To build the 21st century African developmental state, the economic report called for countries to promote innovation, technological adoption and entrepreneurship, as well as high value-added and employment-generating manufacturing. It pointed out the science sector was dominated by academics employed in government research institutes or public university laboratories.

The role of the private sector in R&D was found to rank higher in Mali, South Africa and Ghana than in other participating countries. Private non-profit institutions play a very modest role in R&D activities in the surveyed countries, with the notable exception of Malawi.

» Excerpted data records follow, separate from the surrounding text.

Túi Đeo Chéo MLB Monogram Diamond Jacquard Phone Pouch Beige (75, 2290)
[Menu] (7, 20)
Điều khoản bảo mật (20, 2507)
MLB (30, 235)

Furthermore, the Outlook pointed to a shift in African research focus from agricultural science to medicine since the 1990s. This problem and a solution was presented in the April report, African Agricultural R&D in the New Millennium: Progress for some, challenges for many, published by Agricultural Science and Technology Indicators, an initiative of the International Food Policy Research Institute.

It referred to the problems of ageing and a decline in qualification levels among Africa's agricultural research workforce. In Senegal, for example, nearly 90% of agricultural research staff are 40 years or older. The report recommended R&D investment focus on three areas: increasing and stabilising research funding, addressing training constraints and improving regional cooperation.

Innovation Outlook found that innovation had been driven more by companies oriented towards client and customer ideas and collaboration, and by acquiring new machinery and equipment rather than by scientific ideas originating from public institutions. It observed that not all innovative organisations perform R&D which raises policy questions about promoting entrepreneurship and R&D, especially among small firms.

The document identified a number of problems facing African innovation, including lack of a qualified workforce and lack of information on technologies and markets, as well as high costs and domination by established enterprises.

If the study was to contribute to better understanding of the interventions required of African governments, international partners and the STI community to develop and apply innovation and science, additional work was required, the report said. This included the use of STI indicators for policy formulation and implementation, strengthening statistical capabilities to improve the quality of data, and a greater investment in human capital development.

Speaking to University World News Akadiri Yessoufou, a researcher at the University of Abomey-Calavi in Benin, welcomed the report as a "recipe for progress and an African-led effort for diagnosing the status of African science and pointing to its weaknesses, strengths and potential". But Yessoufou said the report would only boost African research and science if it influenced policies that were transformed into action.